So we say nāma/rūpa is vipassanā.

Our object where your mind to be recognized at is rūpa (matter). The awareness of it is nāma (mind). So to practice vipassanā-meditation is to be full time with mind and matter – nāma/rūpa – only.

If you are aware of nāma/rūpa, and you make a note of that all the time, nothing exists anymore. Even your self doesn’t exist.

No man, no woman, no animal, no whatever conventional name that we created for us or for the world, does exist. This world dissolves. It’s no longer there anymore when you practice vipassanā. There are only two things, all the time. Mind and matter only. Mind is the awareness and matter is the object where you can be aware of.

Rūpa can be anything. It can be a tangible object or thinkable object.

A tangible object you can make physical contact with. Thinkable means you can only think about it, but both objects are rūpa.

These two things, nāma and rūpa, mind and matter, are going on all the time.

So the ongoing process what is a natural thing, exists that way. But because we were born with ignorance – as I said – you are always aware of something. What you have with you as your property, where you were born with, is mind and matter. Mind and matter makes you carry at the same time. You’re not free from it.

To get the freedom from the burdening of carrying mind and matter, you have to go to zero. Not to have anything with you.

Let’s say mind and matter is your property. If you purchase your property, you have the responsibility to take care because of this property.

Now we leave all our worldly property aside, but we still have our property in the form of our karma where we are born with. So to make this disappear, to make nāma/rūpa disappear is the aim of vipassanā-meditation.

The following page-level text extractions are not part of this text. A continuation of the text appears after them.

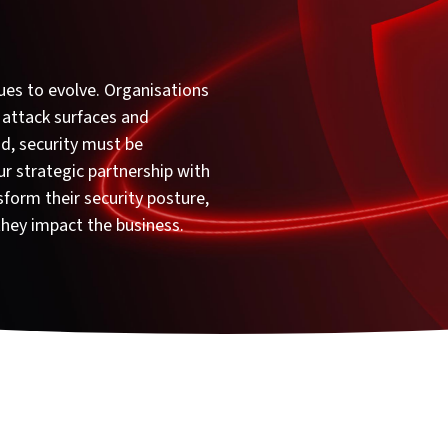
ues to evolve. Organisations
 attack surfaces and
d, security must be
ur strategic partnership with
form their security posture,
they impact the business.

So I have to be frank and fair to you why you have to take a lot of time to do this intensive practice. You do this intensive practice because you want to dissolve the nāma/rūpa. That is the meaning of doing this. If you are a bit too late – or sometimes premature – you miss the point. Every time when you miss the point, ignorance is there for you. When you are at the point, ignorance has gone at the same time. When ignorance has gone, wisdom is there. Instead of ignorance you obtain wisdom at that moment.

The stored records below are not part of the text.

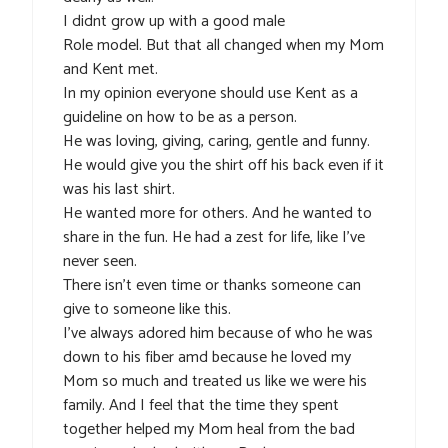
I didnt grow up with a good male
Role model. But that all changed when my Mom
and Kent met.
In my opinion everyone should use Kent as a
guideline on how to be as a person.
He was loving, giving, caring, gentle and funny.
He would give you the shirt off his back even if it
was his last shirt.
He wanted more for others. And he wanted to
share in the fun. He had a zest for life, like I’ve
never seen.
There isn’t even time or thanks someone can
give to someone like this.
I’ve always adored him because of who he was
down to his fiber amd because he loved my
Mom so much and treated us like we were his
family. And I feel that the time they spent
together helped my Mom heal from the bad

So the practice has to be on time. On time on the object where you can be aware of, doesn’t matter what. We have the four foundations where we can increase our mindfulness on. Namely body, feeling, thinking and conditioning. You can be aware all the time of these four. Pick up one at the time, not four at the time – on time. And what you should do – very simple – noting and naming. Finish with it, not to carry it. Then you’re very free.

So if you really do vipassanā-meditation practice correctly, intensively, it’s the biggest happiness you can get in this life. Nothing more to carry, nothing more to do. What you do is very short, very little. When it’s long that means that you did it wrong. Such a momentary concentration we call kanikha-samādhi. For a single moment only. Single moment, single concentration, but it comes every time, all the time.

A small seed of sesame, but we need maybe a thousand or millions of sesame seeds to get oil. The same thing with the concentration, you need only a very small moment of your noting or naming at the mind and matter.

If you can do this successfully – when you start in the morning – you can be enlightened in the evening, but it has to be intensive practice and has to be right on time and all the time. When you do not do it all the time – you only do it for a few minutes – it is not enough to get wisdom.

You can compare it with when you rub wood to make fire. Two pieces of wood (nāma and rūpa) rubbing with each other. When you dry the wood and rub the wood, but you do it only for a few minutes and then you take a break (to take a cup of tea or have a good time) and you start again, it will not work. You will not get fire that way.

You should not stop. You must go on for a successive period until the conditions are in a way that you can get fire. So it is with wisdom. You practice wisdom now, but you take a break every time. That’s our problem. Tomorrow you may get it, that’s not too long. But maybe the wood is still wet. You keep rubbing but it has to dry. It gets dry and warm when it has been rubbed enough. With us it’s the same, we’re very wrong. I mean we have a lot of mundane things; we have a lot of desire. It’s very wrong for example when the wood is just cut of from the tree. It’s not easy then to get fire. You have to rub more to get it burn.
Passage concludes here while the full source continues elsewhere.